═════ Available data

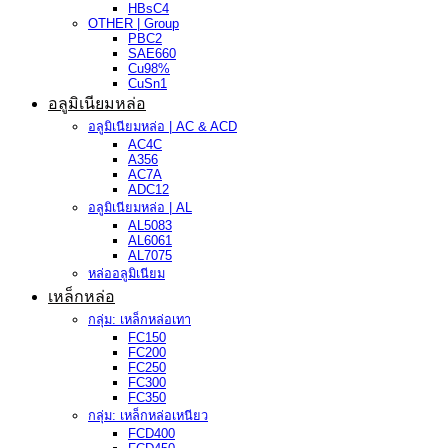
HBsC4
OTHER | Group
PBC2
SAE660
Cu98%
CuSn1
อลูมิเนียมหล่อ
อลูมิเนียมหล่อ | AC & ACD
AC4C
A356
AC7A
ADC12
อลูมิเนียมหล่อ | AL
AL5083
AL6061
AL7075
หล่ออลูมิเนียม
เหล็กหล่อ
กลุ่ม: เหล็กหล่อเทา
FC150
FC200
FC250
FC300
FC350
กลุ่ม: เหล็กหล่อเหนียว
FCD400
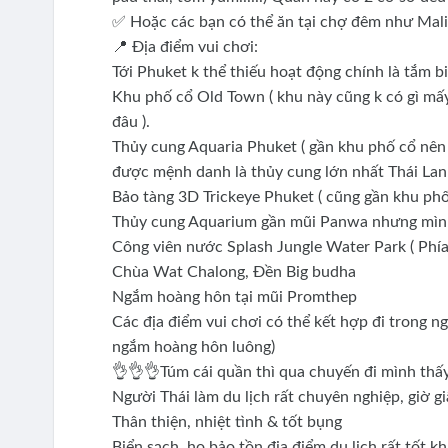
✅ Hoặc các bạn có thể ăn tại chợ đêm như Mali
📍 Địa điểm vui chơi:
Tới Phuket k thể thiếu hoạt động chính là tắm bi
Khu phố cổ Old Town ( khu này cũng k có gì mấy
đâu ).
Thủy cung Aquaria Phuket ( gần khu phố cổ nên 
được mệnh danh là thủy cung lớn nhất Thái Lan
Bảo tàng 3D Trickeye Phuket ( cũng gần khu phố
Thủy cung Aquarium gần mũi Panwa nhưng mình
Công viên nước Splash Jungle Water Park ( Phía
Chùa Wat Chalong, Đền Big budha
Ngắm hoàng hôn tại mũi Promthep
Các địa điểm vui chơi có thể kết hợp đi trong 
ngắm hoàng hôn luông)
👌👌👌Túm cái quần thì qua chuyến đi mình thấy
Người Thái làm du lịch rất chuyên nghiệp, giờ g
Thân thiện, nhiệt tình & tốt bụng
Biển sạch, họ bảo tồn địa điểm du lịch rất tốt k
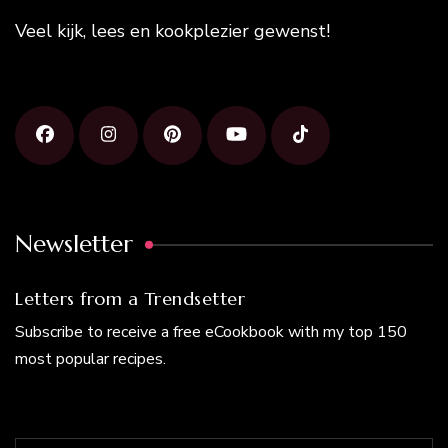
Veel kijk, lees en kookplezier gewenst!
Newsletter
Letters from a Trendsetter
Subscribe to receive a free eCookbook with my top 150
most popular recipes.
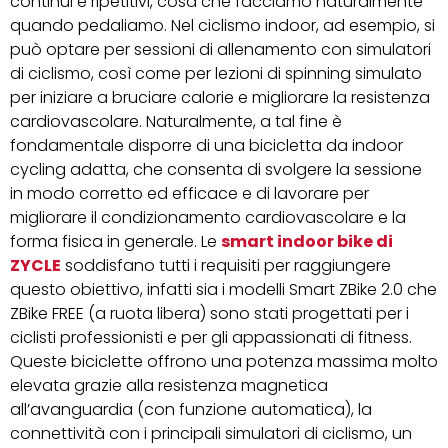
continui e ripetitivi, cosa che facciamo naturalmente
quando pedaliamo. Nel ciclismo indoor, ad esempio, si
può optare per sessioni di allenamento con simulatori
di ciclismo, così come per lezioni di spinning simulato
per iniziare a bruciare calorie e migliorare la resistenza
cardiovascolare. Naturalmente, a tal fine è
fondamentale disporre di una bicicletta da indoor
cycling adatta, che consenta di svolgere la sessione
in modo corretto ed efficace e di lavorare per
migliorare il condizionamento cardiovascolare e la
forma fisica in generale. Le
smart indoor bike di
ZYCLE
soddisfano tutti i requisiti per raggiungere
questo obiettivo, infatti sia i modelli Smart ZBike 2.0 che
ZBike FREE (a ruota libera) sono stati progettati per i
ciclisti professionisti e per gli appassionati di fitness.
Queste biciclette offrono una potenza massima molto
elevata grazie alla resistenza magnetica
all’avanguardia (con funzione automatica), la
connettività con i principali simulatori di ciclismo, un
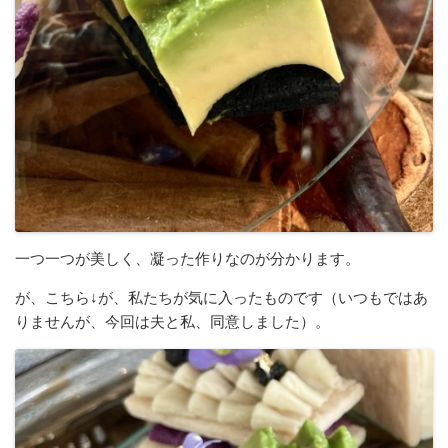
一つ一つが美しく、凝った作りなのが分かります。
が、こちら↓が、私たちが気に入ったものです（いつもではあ
りませんが、今回は夫と私、同意しました）。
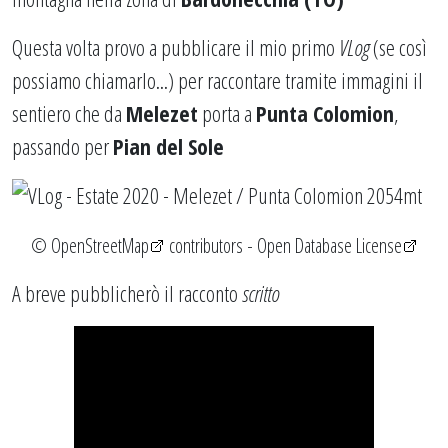
Questa volta provo a pubblicare il mio primo
VLog
(se così
possiamo chiamarlo...) per raccontare tramite immagini il
sentiero che da
Melezet
porta a
Punta Colomion
,
passando per
Pian del Sole
©
OpenStreetMap
contributors -
Open Database License
A breve pubblicherò il racconto
scritto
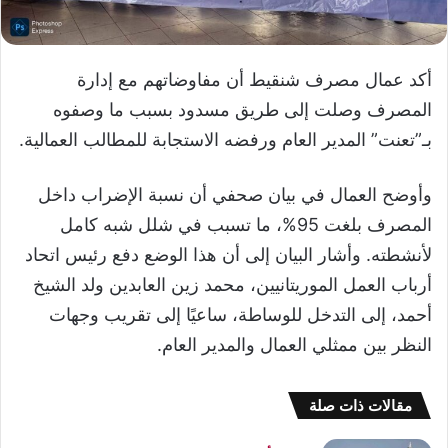
أكد عمال مصرف شنقيط أن مفاوضاتهم مع إدارة
المصرف وصلت إلى طريق مسدود بسبب ما وصفوه
بـ”تعنت” المدير العام ورفضه الاستجابة للمطالب العمالية.
وأوضح العمال في بيان صحفي أن نسبة الإضراب داخل
المصرف بلغت 95%، ما تسبب في شلل شبه كامل
لأنشطته. وأشار البيان إلى أن هذا الوضع دفع رئيس اتحاد
أرباب العمل الموريتانيين، محمد زين العابدين ولد الشيخ
أحمد، إلى التدخل للوساطة، ساعيًا إلى تقريب وجهات
النظر بين ممثلي العمال والمدير العام.
مقالات ذات صلة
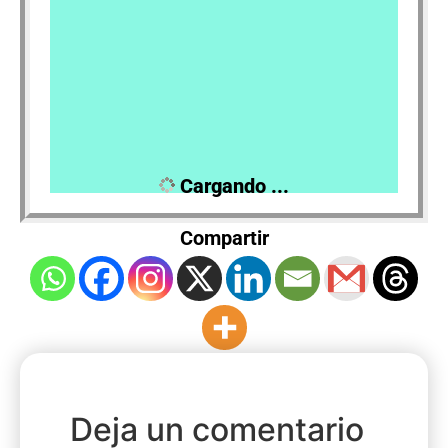
La gente no vota a conciencia
Por los que no fueron a votar
Por otros motivos y razones
View Results
Cargando ...
Compartir
Deja un comentario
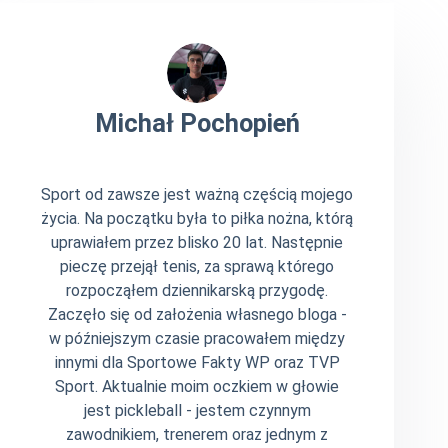
Michał Pochopień
Sport od zawsze jest ważną częścią mojego
życia. Na początku była to piłka nożna, którą
uprawiałem przez blisko 20 lat. Następnie
pieczę przejął tenis, za sprawą którego
rozpocząłem dziennikarską przygodę.
Zaczęło się od założenia własnego bloga -
w późniejszym czasie pracowałem między
innymi dla Sportowe Fakty WP oraz TVP
Sport. Aktualnie moim oczkiem w głowie
jest pickleball - jestem czynnym
zawodnikiem, trenerem oraz jednym z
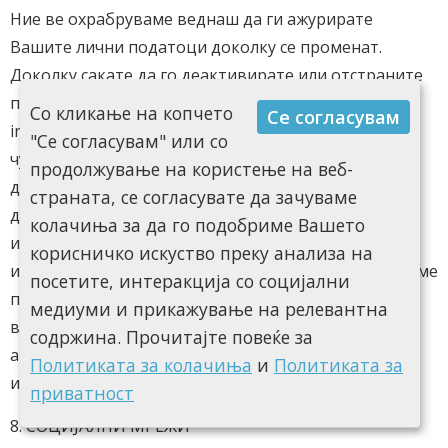
Ние ве охрабруваме веднаш да ги ажурирате
Вашите лични податоци доколку се променат.
Доколку сакате да го деактивирате или отстраните
профилот може да испратите барање на
Со кликање на копчето
Се согласувам
info@innaco.com.mk. Вашите лични податоци ќе ги
"Се согласувам" или со
чуваме се додека вашиот профил е активен. Сепак,
продолжување на користење на веб-
деактивирањето на вашиот профил не означува
страната, се согласувате да зачуваме
дека сите податоци претходно зачувани ќе бидат
колачиња за да го подобриме Вашето
избришани, бидејќи ние чуваме податоци за
корисничко искуство преку анализа на
изминатите активности, не можеме да ги избришеме
посетите, интеракција со социјални
податоците поврзани со изминатите купувања на
медиуми и прикажување на релевантна
веб-страната поради евенутален случај на спор,
содржина. Прочитајте повеќе за
анализи на продажбите, месечни и годишни
Политиката за колачиња
и
Политиката за
извештаи.
приватност
8. СОЦИЈАЛНИ МРЕЖИ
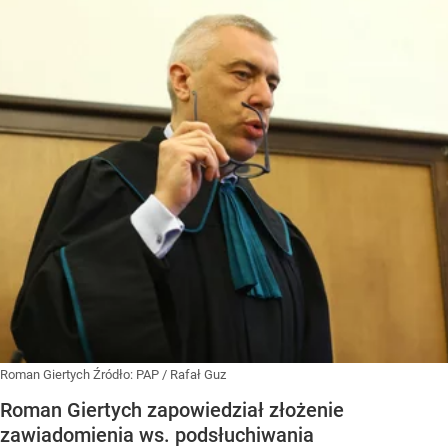
Roman Giertych
Źródło:
PAP
/
Rafał Guz
Roman Giertych zapowiedział złożenie
zawiadomienia ws. podsłuchiwania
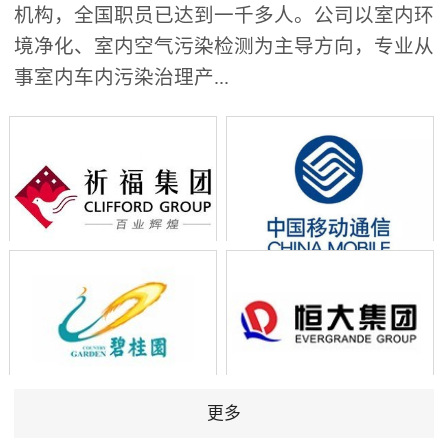
机构，全国职员已达到一千多人。公司以室内环
境净化、室内空气污染检测为主导方向，专业从
事室内车内污染治理产...
更多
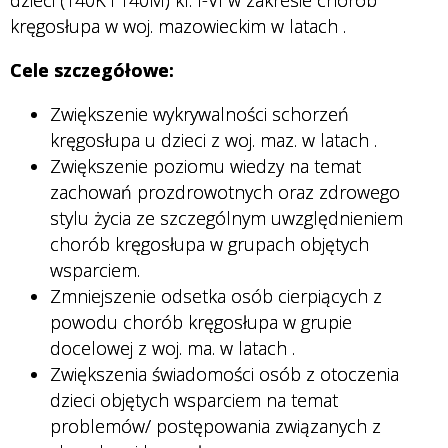
kręgosłupa w woj. mazowieckim w latach
.
Cele szczegółowe:
Zwiększenie wykrywalności schorzeń
kręgosłupa u dzieci z woj. maz. w latach
.
Zwiększenie poziomu wiedzy na temat
zachowań prozdrowotnych oraz zdrowego
stylu życia ze szczególnym uwzględnieniem
chorób kręgosłupa w grupach objętych
wsparciem.
Zmniejszenie odsetka osób cierpiących z
powodu chorób kręgosłupa w grupie
docelowej z woj. ma. w latach
.
Zwiększenia świadomości osób z otoczenia
dzieci objętych wsparciem na temat
problemów/ postępowania związanych z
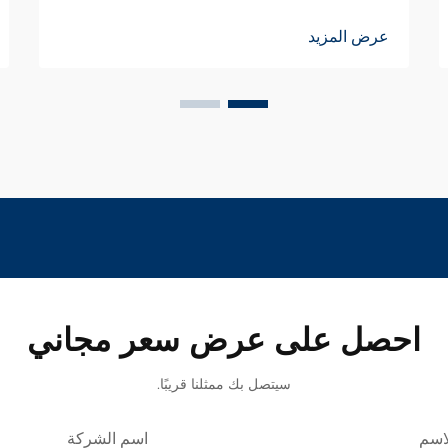
عرض المزيد
احصل على عرض سعر مجاني
سيتصل بك ممثلنا قريبًا.
اسم
اسم الشركة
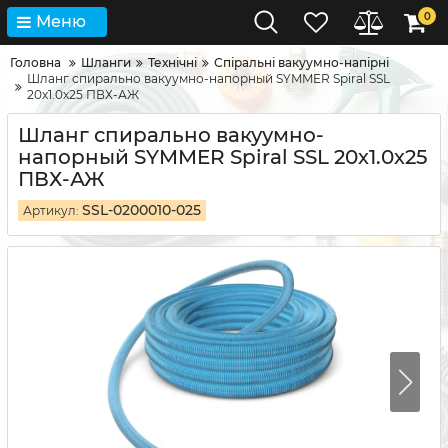
0
Меню
Головна
Шланги
Технічні
Спіральні вакуумно-напірні
Шланг спирально вакуумно-напорный SYMMER Spiral SSL
20х1.0х25 ПВХ-АЖ
Шланг спирально вакуумно-
напорный SYMMER Spiral SSL 20х1.0х25
ПВХ-АЖ
SSL-0200010-025
Артикул:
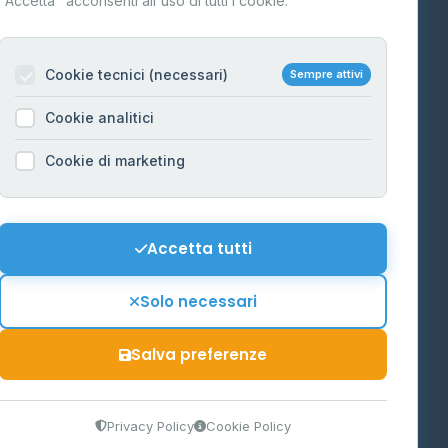
"Accetta" acconsenti all'uso di tutti i cookie.
Contatti
Per gestori
na
Cookie tecnici (necessari)
Sempre attivi
Informazioni legali
Cookie analitici
Privacy Policy
na
Cookie di marketing
Cookie Policy
o-Alto
Preferenze Cookie
Mappa del sito
Accetta tutti
'Aosta
Contattaci
Solo necessari
info@distributori-gpl.it
Salva preferenze
9300364
Privacy Policy
Cookie Policy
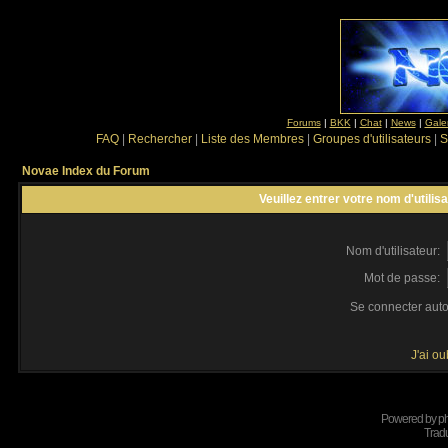
Forums
|
BKK
|
Chat
|
News
|
Gale
FAQ
|
Rechercher
|
Liste des Membres
|
Groupes d'utilisateurs
|
S
Novae Index du Forum
Veuillez entrer votre nom d'utili
Nom d'utilisateur:
Mot de passe:
Se connecter aut
J'ai o
Powered by
p
Tradu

══════════

- _Problem statement_
Pictures aside, write out verbatim every line from the first line of the material through the line holding "Biển sạch, họ".

- _Answer area_
HBsC4
OTHER | Group
PBC2
SAE660
Cu98%
CuSn1
อลูมิเนียมหล่อ
อลูมิเนียมหล่อ | AC & ACD
AC4C
A356
AC7A
ADC12
อลูมิเนียมหล่อ | AL
AL5083
AL6061
AL7075
หล่ออลูมิเนียม
เหล็กหล่อ
กลุ่ม: เหล็กหล่อเทา
FC150
FC200
FC250
FC300
FC350
กลุ่ม: เหล็กหล่อเหนียว
FCD400
✅ Hoặc các bạn có thể ăn tại chợ đêm như Mali
📍 Địa điểm vui chơi:
Tới Phuket k thể thiếu hoạt động chính là tắm bi
Khu phố cổ Old Town ( khu này cũng k có gì mấy
đâu ).
Thủy cung Aquaria Phuket ( gần khu phố cổ nên 
được mệnh danh là thủy cung lớn nhất Thái Lan
Bảo tàng 3D Trickeye Phuket ( cũng gần khu phố
Thủy cung Aquarium gần mũi Panwa nhưng mình
Công viên nước Splash Jungle Water Park ( Phía
Chùa Wat Chalong, Đền Big budha
Ngắm hoàng hôn tại mũi Promthep
Các địa điểm vui chơi có thể kết hợp đi trong 
ngắm hoàng hôn luông)
👌👌👌Túm cái quần thì qua chuyến đi mình thấy
Người Thái làm du lịch rất chuyên nghiệp, giờ g
Thân thiện, nhiệt tình & tốt bụng
Biển sạch, họ bảo tồn địa điểm du lịch rất tốt k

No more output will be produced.